Sur une île du Pacifique où la nature a été particulièrement généreuse, sévit une guerre civile sanglante. Un Blanc, le seul du village, fait la classe à un groupe d’enfants noirs. Garder l’école ouverte est une façon comme une autre de faire comme si la vie était normale. Mr Watts, jusque-là tenu pour un original un peu simple d’esprit, commence la lecture à voix haute des Grandes espérances, de « Monsieur » Dickens. Bientôt, Mister Pip (le personnage principal) deviendra pour Matilda (la narratrice) et ses compagnons un être à part entière, à qui ils s’identifient complètement malgré le décalage géographique et temporel. Avec leur instituteur, ils commentent ses actions sans craindre de les remettre en question et s’interrogent sur ses motivations en se demandant comment ils auraient agi à sa place. Le personnage devient dès lors plus important pour eux que les ancêtres dont ils sont censés honorer la mémoire. Plus important – et surtout plus réel – que Dieu aussi, au grand dam de la mère de Matilda, qui ne cessera, bien qu’elle soit elle aussi sous le charme de la fiction, de détruire la crédibilité de l’instituteur improvisé.
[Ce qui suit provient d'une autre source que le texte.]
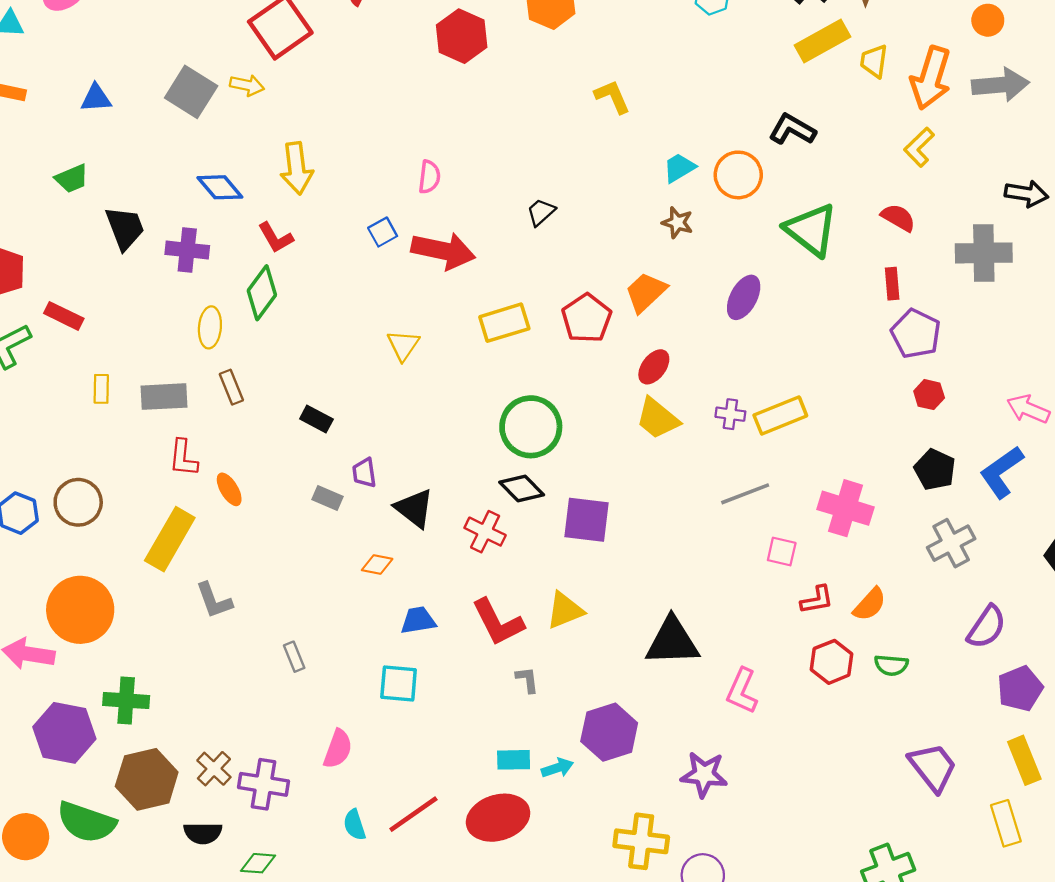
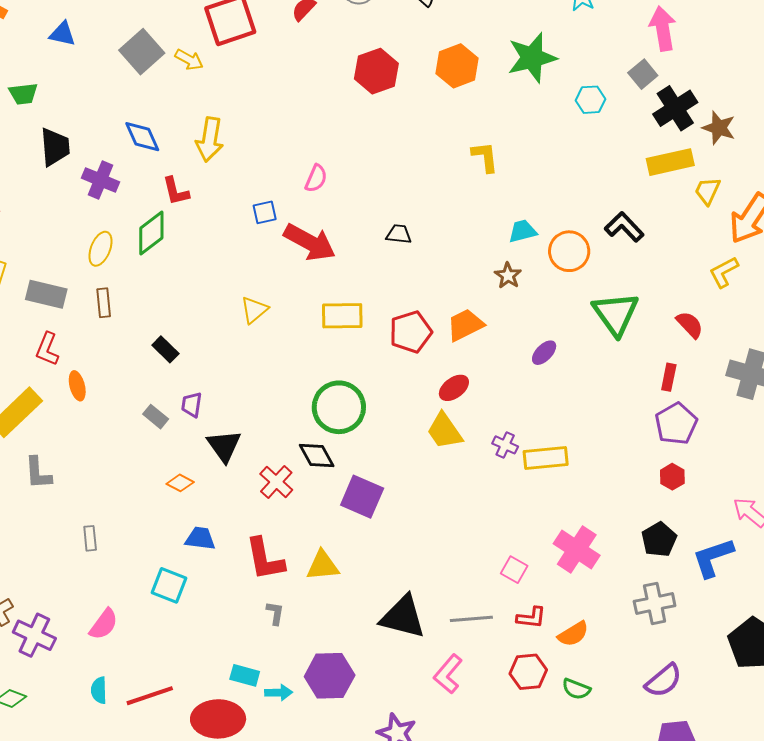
black trapezoid: (541, 212) -> (399, 234), turned 32
purple ellipse: (744, 297) -> (544, 353), size x0.7
gray line: (745, 494) -> (471, 619), moved

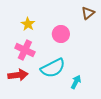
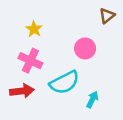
pink circle: (61, 34) -> (85, 48), moved

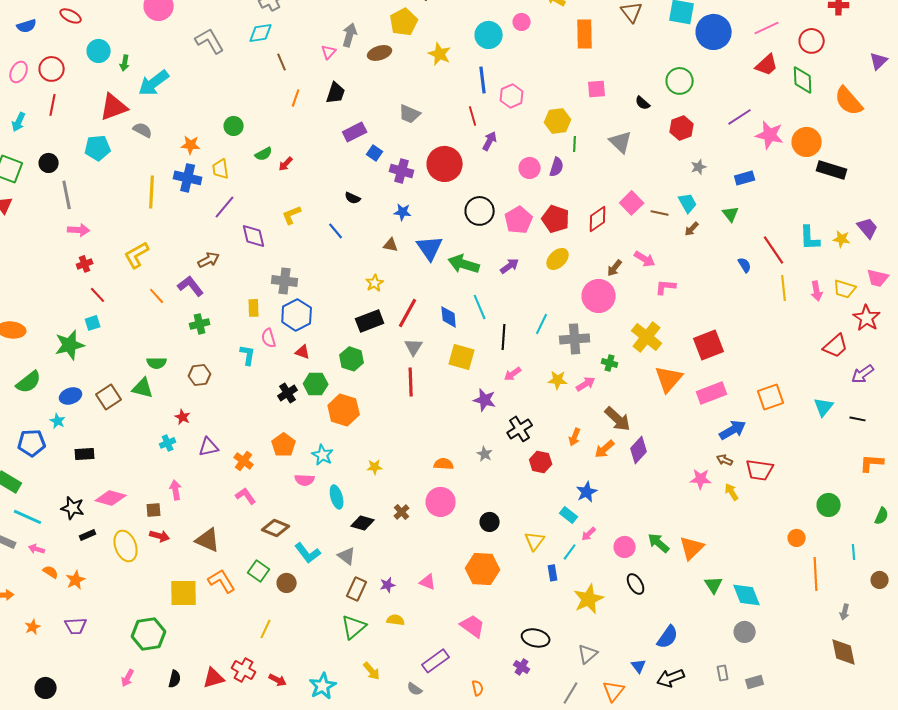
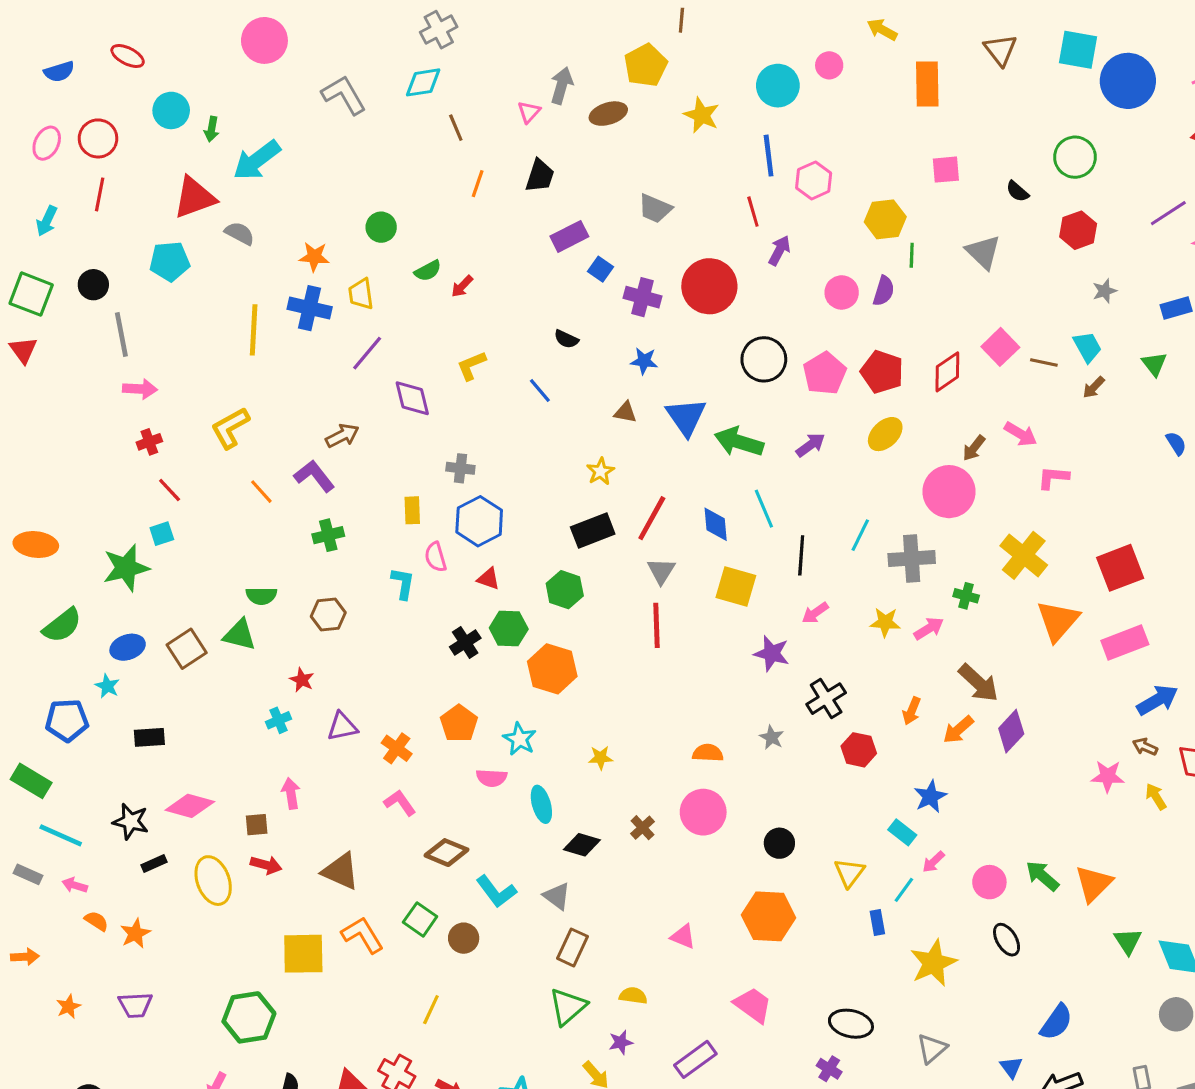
gray cross: (285, 281) -> (460, 468), size x0.7
purple star: (388, 585) -> (621, 1042), moved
Au début du roman, les exactions des rebelles restent surtout des menaces et la naïveté des enfants, habilement rendue par le point de vue de la narratrice, confère au récit une tonalité plus ironique que tragique. Et pour cause : dans un contexte où l’humanité se révèle sous ses côtés les plus sombres, une œuvre de fiction fait découvrir à la jeune fille que ce sont la conscience, l’imagination et la mémoire qui distinguent l’être humain des animaux, caractéristiques qui lui font entre autres éprouver la peur de la mort et la compassion.
La guerre, avec la bêtise et l’ignorance qui l’alimentent, aura cependant raison des bonnes intentions. La confusion qui règne sur l’identité de Mister Pip conduira à des actes barbares dont la mère et l’instituteur seront, malgré leur différend, les victimes solidaires. Par la suite, pour oublier ces scènes d’horreur et fascinée par l’univers de Dickens, Matilda se réfugiera dans l’étude de la littérature jusqu’au jour où elle aura la curiosité de connaître le passé de ce professeur marginal auquel elle s’était attachée. Elle y découvrira la détermination mâtinée d’intransigeance qui caractérisait sa propre mère. Ensuite, afin de faire la paix avec ses fantômes, elle prendra la plume pour son propre compte et retournera vers son passé.
Avec Mister Pip, Lloyd Jones signe un premier roman aux thèmes universels et à la forme maîtrisée, qui montre que la littérature, si elle est impuissante, n’en est pas moins essentielle.